## ABOUT THIS TASK
Starting with the line that contains "Plan du site (53, 2053)" and ending with the final line of the data below, print those lines exactly and nothing else.

[Pixel coordinate grounding data]

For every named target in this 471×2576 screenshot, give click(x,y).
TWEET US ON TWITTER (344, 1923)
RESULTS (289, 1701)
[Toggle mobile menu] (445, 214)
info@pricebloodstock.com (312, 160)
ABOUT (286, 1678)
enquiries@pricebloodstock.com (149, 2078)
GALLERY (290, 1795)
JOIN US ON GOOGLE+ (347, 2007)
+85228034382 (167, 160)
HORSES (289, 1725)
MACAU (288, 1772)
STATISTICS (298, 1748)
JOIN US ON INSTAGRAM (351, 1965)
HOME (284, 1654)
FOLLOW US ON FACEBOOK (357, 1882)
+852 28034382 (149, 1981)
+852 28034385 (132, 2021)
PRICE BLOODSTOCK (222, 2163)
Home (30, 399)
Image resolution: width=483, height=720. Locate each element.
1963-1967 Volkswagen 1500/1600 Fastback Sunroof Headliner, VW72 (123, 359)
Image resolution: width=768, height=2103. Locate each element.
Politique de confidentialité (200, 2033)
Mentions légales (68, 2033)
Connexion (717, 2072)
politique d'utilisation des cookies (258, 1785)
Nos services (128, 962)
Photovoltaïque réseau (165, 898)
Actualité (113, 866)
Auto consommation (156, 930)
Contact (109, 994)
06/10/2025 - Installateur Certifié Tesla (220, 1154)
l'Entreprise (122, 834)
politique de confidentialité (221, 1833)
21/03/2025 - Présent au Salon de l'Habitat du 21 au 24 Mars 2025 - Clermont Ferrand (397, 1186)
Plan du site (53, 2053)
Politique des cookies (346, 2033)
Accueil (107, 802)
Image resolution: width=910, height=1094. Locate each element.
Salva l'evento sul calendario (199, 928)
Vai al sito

## PROBLEM SOLUTION
Plan du site (53, 2053)
Politique des cookies (346, 2033)
Accueil (107, 802)
Image resolution: width=910, height=1094. Locate each element.
Salva l'evento sul calendario (199, 928)
Vai al sito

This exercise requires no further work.